Looks like a Fridge with the tank on top lol

Reactions: Funny 2


----------



## Gizmo (6/4/16)

Gee.. I don't like the look of this AT ALL


----------



## Stosta (6/4/16)

Vapington said:


> Looks like a Fridge with the tank on top lol


Well spotted! Looks like a microwave tank!


----------



## Pixstar (6/4/16)

No, not very pretty...the finish (clear coat?) on the stainless looks cheap too. Maybe looks better in the white option...?


----------



## WARMACHINE (6/4/16)

Stosta said:


> It looks interesting, and no doubt the cuboid gained some massive favour on these forums.... But its so ugly!


And will be heavy as a brick

Reactions: Agree 1


----------



## brotiform (6/4/16)

WARMACHINE said:


> And will be heavy as a brick



Based on?


----------



## WARMACHINE (6/4/16)

brotiform said:


> Based on?


The normal cuboid with no bateries being heavier than an RX200 with 3 x batteries

Reactions: Like 1


----------



## brotiform (6/4/16)

WARMACHINE said:


> The normal cuboid with no bateries being heavy than an RX200 with 3 x batteries



This is a mini version with single in built battery though , if they can make it close to mini vtc weight it will be a sure winner in the mini mod category


----------



## Stosta (7/4/16)

One thing I must give them credit for is trying something new.
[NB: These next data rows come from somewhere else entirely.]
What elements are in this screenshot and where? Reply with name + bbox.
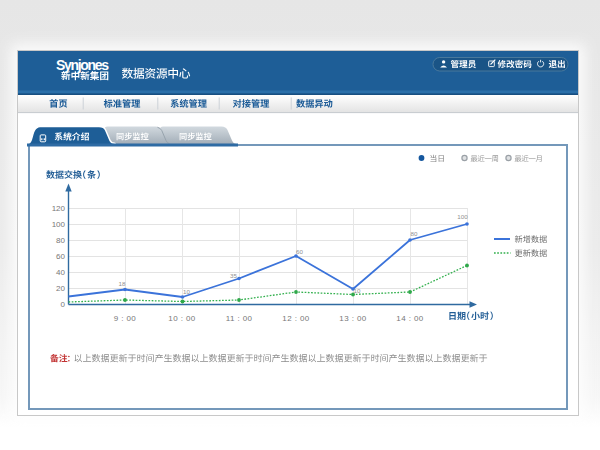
svg-text:40: 40: [56, 268, 65, 277]
svg-text:80: 80: [56, 236, 65, 245]
svg-text:20: 20: [56, 284, 65, 293]
svg-text:100: 100: [457, 213, 468, 220]
svg-text:0: 0: [61, 300, 66, 309]
svg-text:80: 80: [411, 230, 418, 237]
svg-text:Synjones: Synjones: [56, 57, 109, 73]
svg-text:60: 60: [296, 248, 303, 255]
svg-text:13 : 00: 13 : 00: [339, 314, 366, 323]
svg-text:10 : 00: 10 : 00: [168, 314, 195, 323]
svg-text:100: 100: [52, 220, 66, 229]
svg-text:60: 60: [56, 252, 65, 261]
svg-text:35: 35: [230, 272, 237, 279]
svg-text:9 : 00: 9 : 00: [114, 314, 137, 323]
svg-text:12 : 00: 12 : 00: [282, 314, 309, 323]
svg-text:11 : 00: 11 : 00: [226, 314, 253, 323]
svg-text:14 : 00: 14 : 00: [396, 314, 423, 323]
svg-text:10: 10: [354, 287, 361, 294]
svg-text:18: 18: [119, 280, 126, 287]
svg-text:10: 10: [183, 288, 190, 295]
svg-text:120: 120: [52, 204, 66, 213]
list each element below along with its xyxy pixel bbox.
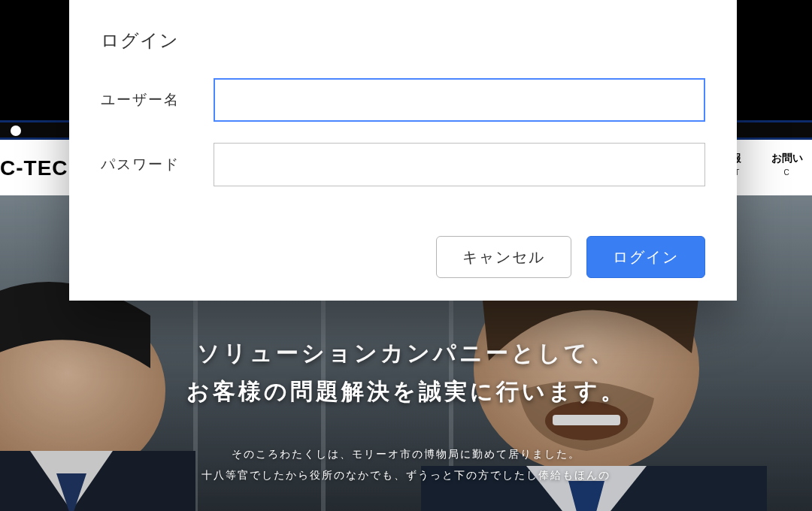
login-button[interactable]: ログイン	[586, 236, 705, 278]
password-row: パスワード	[101, 143, 705, 186]
hero-subtext: そのころわたくしは、モリーオ市の博物局に勤めて居りました。 十八等官でしたから役…	[0, 443, 812, 485]
dialog-button-row: キャンセル ログイン	[436, 236, 705, 278]
site-logo[interactable]: C-TEC	[0, 156, 68, 180]
username-input[interactable]	[214, 78, 705, 122]
nav-item-jp: お問い	[771, 152, 803, 165]
carousel-dot-icon	[11, 125, 21, 136]
cancel-button[interactable]: キャンセル	[436, 236, 571, 278]
hero-line-1: ソリューションカンパニーとして、	[0, 338, 812, 369]
nav-right-group: 報 IT お問い C	[731, 152, 803, 177]
hero-line-2: お客様の問題解決を誠実に行います。	[0, 376, 812, 407]
hero-headline: ソリューションカンパニーとして、 お客様の問題解決を誠実に行います。	[0, 331, 812, 415]
hero-sub-1: そのころわたくしは、モリーオ市の博物局に勤めて居りました。	[0, 443, 812, 464]
dialog-title: ログイン	[101, 29, 705, 53]
password-input[interactable]	[214, 143, 705, 186]
password-label: パスワード	[101, 155, 214, 174]
username-label: ユーザー名	[101, 90, 214, 110]
nav-item[interactable]: お問い C	[771, 152, 803, 177]
hero-sub-2: 十八等官でしたから役所のなかでも、ずうっと下の方でしたし俸給もほんの	[0, 464, 812, 485]
nav-item-en: C	[771, 168, 803, 177]
username-row: ユーザー名	[101, 78, 705, 122]
login-dialog: ログイン ユーザー名 パスワード キャンセル ログイン	[69, 0, 737, 301]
I still think most mod / tank combos look pretty ugly, or if not ugly just boring, they're not elegant at all (apart from some of those fancy squonkers), so kudos to Joyetech for at least trying something new, even though it doesn't work IMO. I hope more manufacturers step outside the circle of design.


----------



## Duffie12 (7/4/16)

Hmm, I actually kinda like it.

Reactions: Agree 1


----------